Mathematician Howell Peregrine in 1983 identified how pulselike waves can pop out of sine waves under certain conditions, and today some researchers believe that these Peregrine solitons may explain rogue waves in the open ocean, according to an article published in Science News.
Rogue waves, though long reported by mariners, were not proven scientifically until 1995. The first rogue wave accurately measured was the so-called Draupner wave, near the Draupner oil rig platform off of Norway in 1995. During a storm with average wave heights of around 39 feet, a laser device was used to measure accurately a freak wave of around 84 feet.
Earlier this month the U.S. Coast Guard performed a helicopter rescue of the crew of a sailboat that was severely damaged by a rogue wave about 120 miles southeast of Nantucket, according to a report on Sail-World.com. The captain of the 45-foot sailboat, Eva, on a trip from Florida to Greece, said they were sailing safely in rough conditions with 20- to 30-foot seas when a rogue wave dismasted them, damaging the deck and ports. The boat was taking on water, but the crew was able to ascertain their position with a backup GPS unit and called for help with a satellite telephone. Within two hours a helicopter from Cape Cod plucked the survivors off the boat.

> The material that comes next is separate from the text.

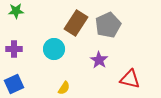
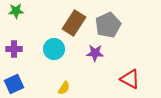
brown rectangle: moved 2 px left
purple star: moved 4 px left, 7 px up; rotated 30 degrees counterclockwise
red triangle: rotated 15 degrees clockwise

“For a long time, nobody really thought this mathematics would be applicable to the ocean,” says Al Osborne, a physicist at the University of Turin in Italy. “Not only is it applicable, but we’re now undergoing a paradigm shift in understanding ocean waves.”
Amin Chabchoub, a mathematician at the Hamburg University of Technology in Germany, set up an experiment in a water tank where a paddle created uniform small waves, and then occasionally the paddle was jerked to create an anomaly in the wave trains. This process could create waves in the tank of up to three times the normal wave height. The article said that the behavior of these waves satisfied the mathematics described by Peregrine.
“You add an almost imperceptible amount of noise, and all sorts of wacky and unexpected things can happen,” said Daniel Solli, a physicist at UCLA who created the first Peregrine soliton in light waves.